US-Präsident Joe Biden hat ein Dekret erlassen, das Jungs, die sich als Mädchen fühlen, zu Mädchenwettkämpfen zulässt. Dagegen wehren sich einzelne US-Bundesstaaten und der Spiegel ist entrüstet. Kennt der ideologische Wahl keine Grenzen mehr? Ein Kommentar.

Kaum im Amt hat der neue US-Präsident Joe Biden ein Dekret mit dem Titel „Verhinderung und Bekämpfung von Diskriminierung aufgrund der Geschlechtsidentität oder der sexuellen Orientierung“ unterzeichnet, dass es Jungs ermöglicht, im Schulsport an den Wettkämpfen der Mädchen teilzunehmen. Dazu müssen sie nur sagen, dass sie sich als Mädchen fühlen.

Männer im Frauensport

Dass im Sport zwischen Männlein und Weiblein getrennt wird, hat gute Gründe, denn Männer sind Frauen nun einmal körperlich überlegen. Das wird von den LGBT-Ideologen ignoriert oder sogar bestritten, dabei genügt ein Blick auf die Weltrekorde, um zu sehen, dass Männer nun einmal bessere Leistungen im Sport bringen. Genau aus dem Grund wurde beim Sport ja die Geschlechtertrennung eingeführt, weil Frauen sonst in den meisten Sportarten bei Wettkämpfen gar nicht erst anzutreten bräuchten, sie wären ohnehin chancenlos.

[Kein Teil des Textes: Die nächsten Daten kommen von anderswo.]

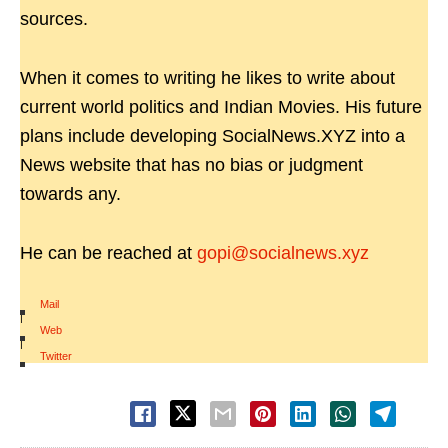
sources.
When it comes to writing he likes to write about
current world politics and Indian Movies. His future
plans include developing SocialNews.XYZ into a
News website that has no bias or judgment
towards any.
He can be reached at
gopi@socialnews.xyz
Mail
|
Web
|
Twitter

Es gibt schon viele Beispiele für Männer, die im Sport als Frauen antreten. So hat ein Kanadier beschlossen, er sei eine Transfrau. Eine Geschlechtsumwandlung will er nicht machen, er ist also biologisch ein Mann. Und da er Radfahrer ist, durfte er als Rachel McKinnon bei den Frauen antreten und wurde 2018 Radsport-Weltmeisterin. Das russische Fernsehen hat über den Fall berichtet und auch darüber, dass wir schon bei der Olympiade in Tokio Männer im Frauensport sehen könnten, weil das IOC die Richtlinien entsprechend geändert hat. Die Details zu Rachel McKinnon finden Sie hier und die Details zu den olympischen Richtlinien, wo auch noch andere Beispiele für Männer im Frauensport aufgeführt wurden, finden Sie hier.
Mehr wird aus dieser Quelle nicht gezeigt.